Frankfurter Gemeine Zeitung

Themen-Info

Denkt Euch Doch Die Unhinterfragte InterPUNKtion! oder ~Eisenhauer~

gusseisen
Gusseisenschwert…

Ach, um es klassisch zu beginnen
Denn ich liege fast
Schon in den Linnen
Hab heute früh ich
Trotz all “Hottehü”
Mit verbleibender Kraft
Ich auf’s Pferd nicht geschafft.

Statt dessen ich fand
Mit einem Mal
Nachdem mir Google orakelnd befahl
Etwas zu beweisen
Vier-Sechs Zoll kaltes Eisen
Mag genug sein
Um Leuten den Tag zu vermeisen

Es war bloß Fragment
Aus gußeisern Zaun
Doch genug es jemand
Auf die Rübe zu hauen
Doch weil ich so friedlich
Ging um die Katen
War mir weder nach Grab und erst recht nicht nach Spaten!

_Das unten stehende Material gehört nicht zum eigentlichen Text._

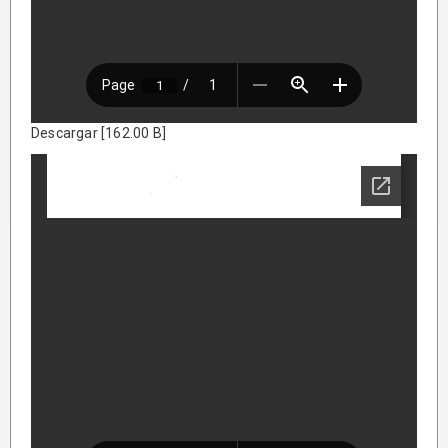
Descargar [162.00 B]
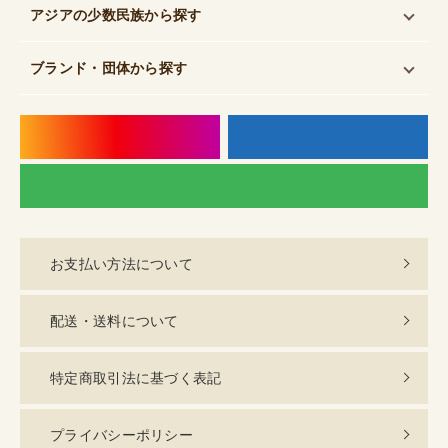
アジアの少数民族
から探す
ブランド・団体
から探す
instagram
f
LI
お支払い方法について
配送・送料について
特定商取引法に基づく表記
プライバシーポリシー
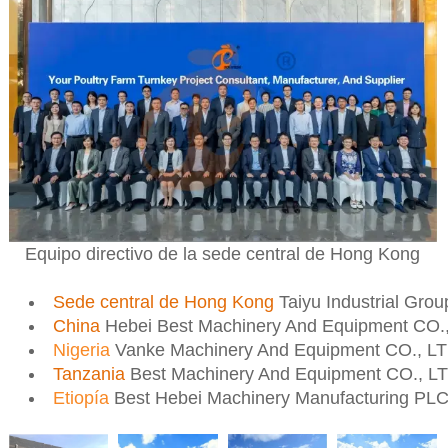
Equipo directivo de la sede central de Hong Kong
Sede central de Hong Kong
Taiyu Industrial Gro
China
Hebei Best Machinery And Equipment CO.
Nigeria
Vanke Machinery And Equipment CO., L
Tanzania
Best Machinery And Equipment CO., L
Etiopía
Best Hebei Machinery Manufacturing PL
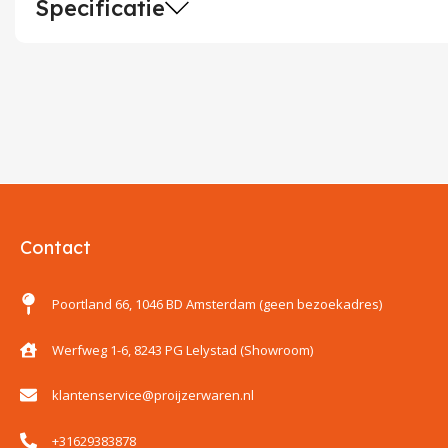
Specificatie
Contact
Poortland 66, 1046 BD Amsterdam (geen bezoekadres)
Werfweg 1-6, 8243 PG Lelystad (Showroom)
klantenservice@proijzerwaren.nl
+31629383878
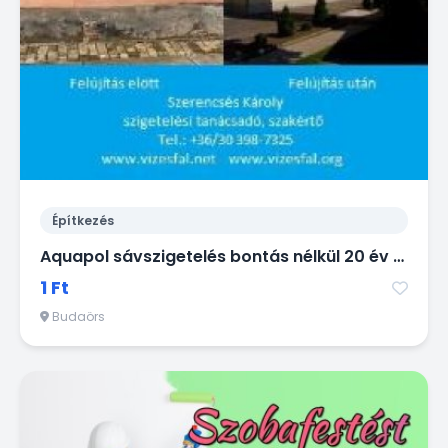
Építkezés
Aquapol sávszigetelés bontás nélkül 20 év garanciával!
1 Ft
Budaörs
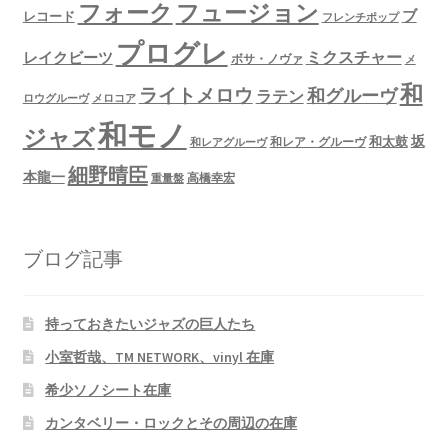
フュージョン
フォーク
ブ
レコード
フレンチポップ
プログレ
ミクスチャー
レイクビーツ
ボサ・ノヴァ
メ
和
ライトメロウ
和グルーヴ
ラテン
ロウグルーヴ
メロコア
和モノ
ジャズ
坂
和太鼓
和レア・グルーヴ
和レアグルーヴ
細野晴臣
本龍一
高橋幸宏
重量盤
ブログ記事
持っておきたいジャズの巨人たち
小室哲哉、TM NETWORK、vinyl 在庫
希少ソノシート在庫
カンタベリー・ロックとその周辺の在庫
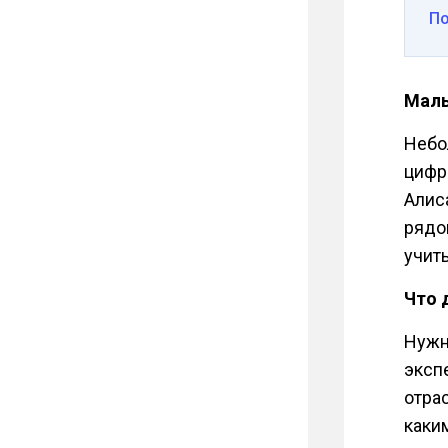
П
Малы
Небо
цифр
Алис
рядо
учит
Что 
Нужн
эксп
отра
каки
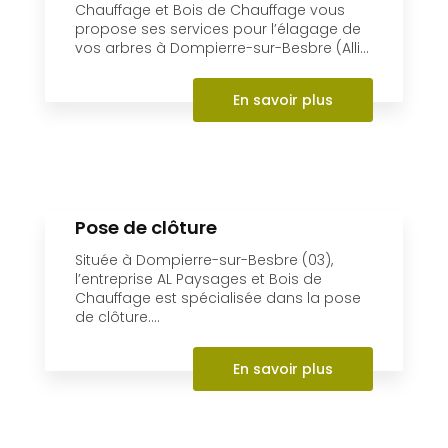
Chauffage et Bois de Chauffage vous
propose ses services pour l’élagage de
vos arbres à Dompierre-sur-Besbre (Alli...
En savoir plus
Pose de clôture
Située à Dompierre-sur-Besbre (03),
l’entreprise AL Paysages et Bois de
Chauffage est spécialisée dans la pose
de clôture....
En savoir plus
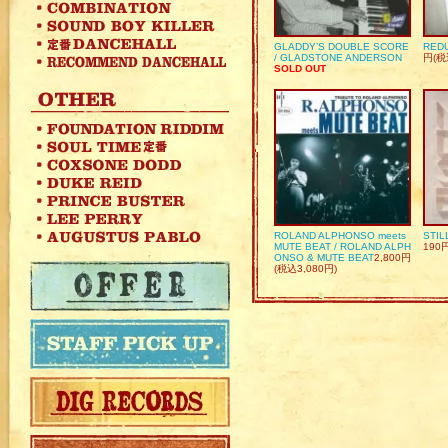
GLADDY’S DOUBLE SCORE
REDU
/ GLADSTONE ANDERSON
円(税
SOLD OUT
ROLAND ALPHONSO meets
STIL
MUTE BEAT / ROLAND ALPH
190
ONSO & MUTE BEAT
2,800円
(税込3,080円)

Und selbst wenn Kali die Welt verschlinge

Das gierige Weib

Der willige Mann

Wächst doch immer Gras über alle Dinge

Oh wie ich gern

Würde

und..

Hätte/verschlinge

Menschen
Insekten
Und Humanisten!
Wenn DIE nur wüssten,
Was die Antichristen…………….

Wären wir alle bald frei von allen “~ismen”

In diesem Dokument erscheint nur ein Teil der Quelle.